Virtual inheritance fixes the problem of duplicate information (which usually is undesired) but it comes with its costs.

Because the base is virtual, it can not be a subobject of both B and C. There can be only 1 A within D. Since 2 classes must share the same subobject, they need to know where it is inside the final object (D or something derived from it). For this reason, each inheritance hierarchy that inherits virtually adds another vptr to the final class.

To illustrate, here are the layouts of the types based on the information obtained with clang++ -cc1 -emit-llvm -fdump-record-layouts (the output contained much more information but this is not the place of the tutorial to discuss padding and alignment, only order of the data):

A:
- vtable pointer for A
- non-static data members of A

B:
- vtable pointer for B
- non-static data members of B
- A:
  - vtable pointer for A
  - non-static data members of A

C:
- vtable pointer for C
- non-static data members of C
- A:
  - vtable pointer for A
  - non-static data members of A

D:
- B:
  - vtable pointer for B
  - non-static data members of B
- C:
  - vtable pointer for C
  - non-static data members of C
- non-static data members of D
- A:
  - vtable pointer for A
  - non-static data members of A

No vtable pointer for D?

I think vtable pointer for B will actually function for both B and D. After all, D overrides B's functions and so far every class had its vtable pointer at the start. Multiple vptrs are present only to support casting so that pointers/references to base types can also expect vptr at the beginning of what memory they refer.

The shared state of A is placed at the end of any type that inherits virtually from it. The offsets can be different for different dynamic types:

  • In B, the state of A immediately follows the state of B.

  • In D, there is the state of C and D before the state of A.
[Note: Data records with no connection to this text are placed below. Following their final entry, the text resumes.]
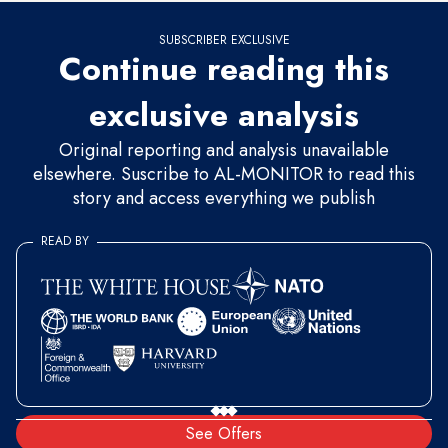
SUBSCRIBER EXCLUSIVE
Continue reading this
exclusive analysis
Original reporting and analysis unavailable
elsewhere. Suscribe to AL-MONITOR to read this
story and access everything we publish
READ BY
See Offers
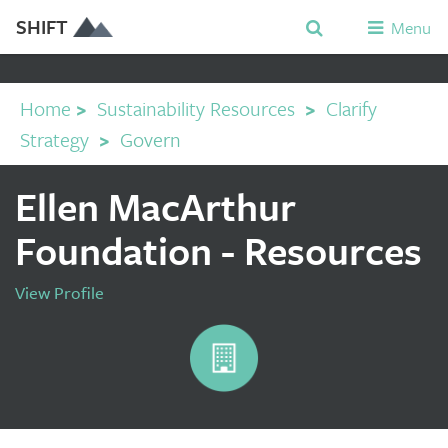
SHIFT
Menu
Home
>
Sustainability Resources
>
Clarify
Strategy
>
Govern
Ellen MacArthur
Foundation - Resources
View Profile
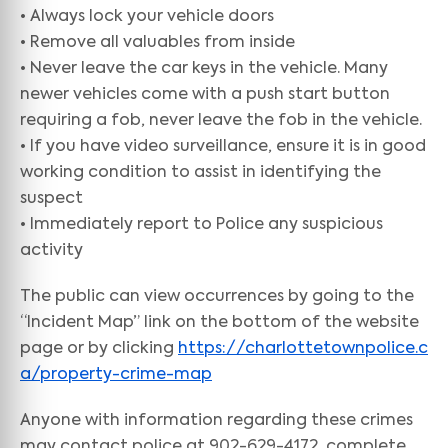
• Always lock your vehicle doors
• Remove all valuables from inside
• Never leave the car keys in the vehicle. Many
newer vehicles come with a push start button
requiring a fob, never leave the fob in the vehicle.
• If you have video surveillance, ensure it is in good
working condition to assist in identifying the
suspect
• Immediately report to Police any suspicious
activity
The public can view occurrences by going to the
“Incident Map” link on the bottom of the website
page or by clicking
https://charlottetownpolice.c
a/property-crime-map
Anyone with information regarding these crimes
may contact police at 902-629-4172, complete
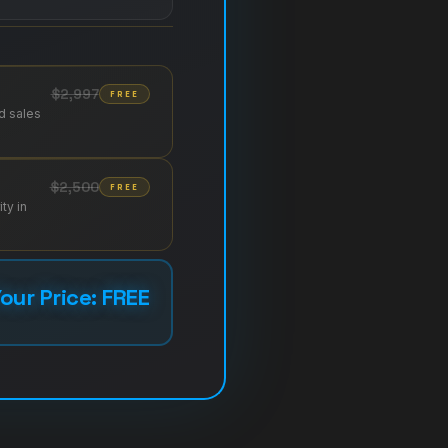
$2,997
FREE
d sales
$2,500
FREE
ty in
our Price: FREE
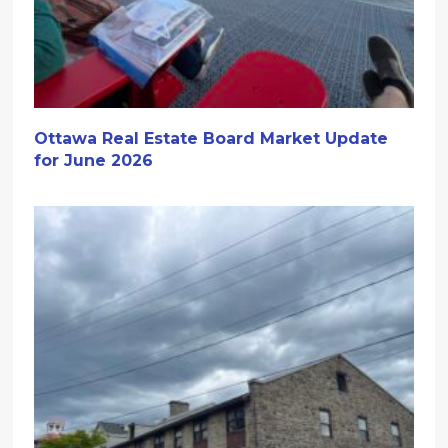
Ottawa Real Estate Board Market Update
for June 2026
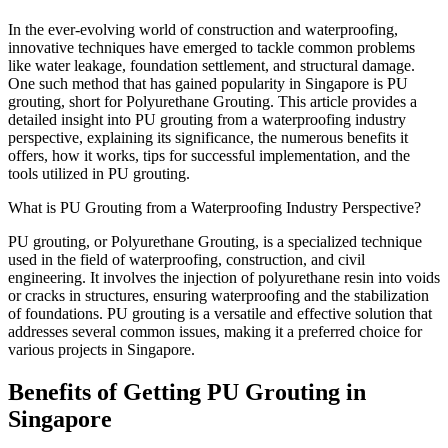
In the ever-evolving world of construction and waterproofing,
innovative techniques have emerged to tackle common problems
like water leakage, foundation settlement, and structural damage.
One such method that has gained popularity in Singapore is PU
grouting, short for Polyurethane Grouting. This article provides a
detailed insight into PU grouting from a waterproofing industry
perspective, explaining its significance, the numerous benefits it
offers, how it works, tips for successful implementation, and the
tools utilized in PU grouting.
What is PU Grouting from a Waterproofing Industry Perspective?
PU grouting, or Polyurethane Grouting, is a specialized technique
used in the field of waterproofing, construction, and civil
engineering. It involves the injection of polyurethane resin into voids
or cracks in structures, ensuring waterproofing and the stabilization
of foundations. PU grouting is a versatile and effective solution that
addresses several common issues, making it a preferred choice for
various projects in Singapore.
Benefits of Getting PU Grouting in
Singapore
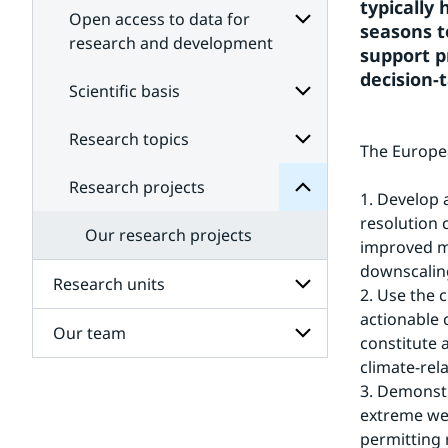
typically
Open access to data for
seasons t
research and development
support p
Subpages
decision-t
projects
for
Scientific basis
Research
Open
for
access
Subpages
Research topics
Subpages
to
The Europea
data
for
Scientific
for
Research projects
Subpages
research
basis
1. Develop 
for
and
resolution 
Research
development
Our research projects
topics
improved me
downscaling
Research units
2. Use the 
actionable 
Our team
Subpages
constitute 
for
climate-re
Research
Subpages
units
3. Demonstr
for
extreme wea
Our
team
permitting 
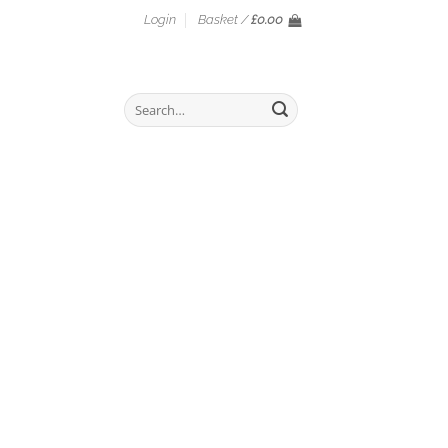
Login
Basket /
£
0.00
Search
for:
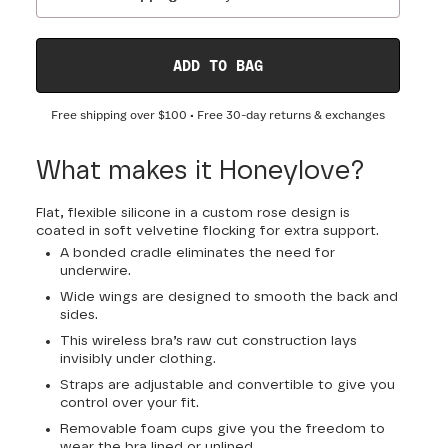
ADD TO BAG
Free shipping over
$100
• Free 30-day returns & exchanges
What makes it Honeylove?
Flat, flexible silicone in a custom rose design is
coated in soft velvetine flocking for extra support.
A bonded cradle eliminates the need for
underwire.
Wide wings are designed to smooth the back and
sides.
This wireless bra’s raw cut construction lays
invisibly under clothing.
Straps are adjustable and convertible to give you
control over your fit.
Removable foam cups give you the freedom to
wear the bra lined or unlined.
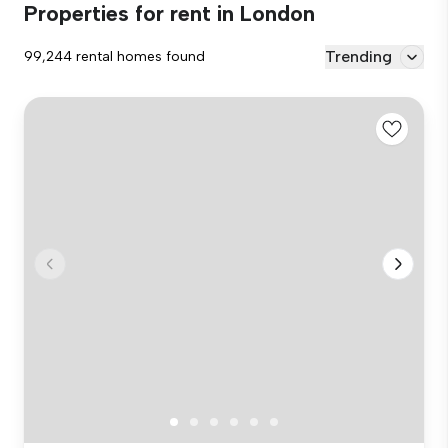
Properties for rent in London
Trending
99,244 rental homes found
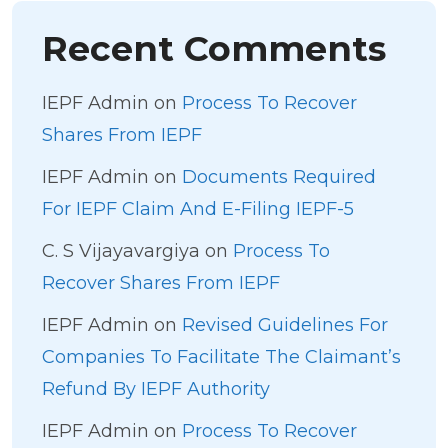
Recent Comments
IEPF Admin
on
Process To Recover
Shares From IEPF
IEPF Admin
on
Documents Required
For IEPF Claim And E-Filing IEPF-5
C. S Vijayavargiya
on
Process To
Recover Shares From IEPF
IEPF Admin
on
Revised Guidelines For
Companies To Facilitate The Claimant’s
Refund By IEPF Authority
IEPF Admin
on
Process To Recover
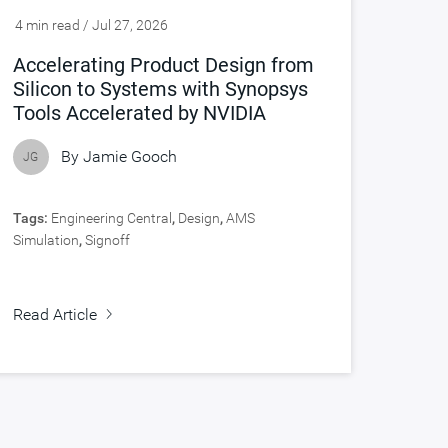
4 min read / Jul 27, 2026
Accelerating Product Design from
Silicon to Systems with Synopsys
Tools Accelerated by NVIDIA
By
Jamie Gooch
JG
Tags:
Engineering Central
,
Design
,
AMS
Simulation
,
Signoff
Read Article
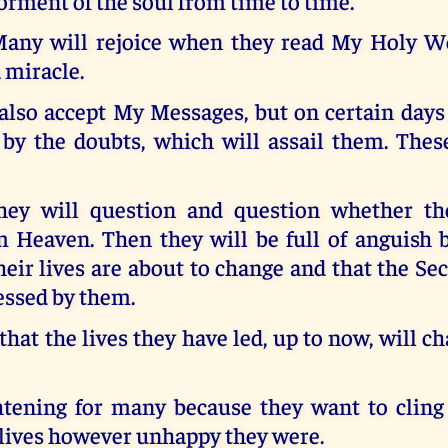
orment of the soul from time to time.
any will rejoice when they read My Holy W
a miracle.
also accept My Messages, but on certain days
 by the doubts, which will assail them. Thes
hey will question and question whether the
 Heaven. Then they will be full of anguish 
heir lives are about to change and that the S
essed by them.
hat the lives they have led, up to now, will 
ghtening for many because they want to cling 
lives however unhappy they were.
Layouts are no longer subsets or supersets, each class can have its own specific order of vtable pointers and state of other classes (though some pattern can be observed). This also means that casts require additional overhead of checking the offsets (they are stored in vtables). For example, converting a pointer/reference from B to A requires different adjustment when the actual (dynamic type) of the object is B and when it is D. The distance between data of A and data of B is not the same for all types.

  • dynamic_cast will fail (null pointer/exception) when the destination type is ambiguous (checked at runtime)

  • static_cast downcast: cast is ill-formed if input type is ambiguous or is a virtual base of or base of virtual base of destination type (there is no way to perform the cast only with compile time information)

Apart from complex object layout and casts with runtime overhead there is one more thing: constructors. How should the constructor of A be called when B and C specify different initialization for A?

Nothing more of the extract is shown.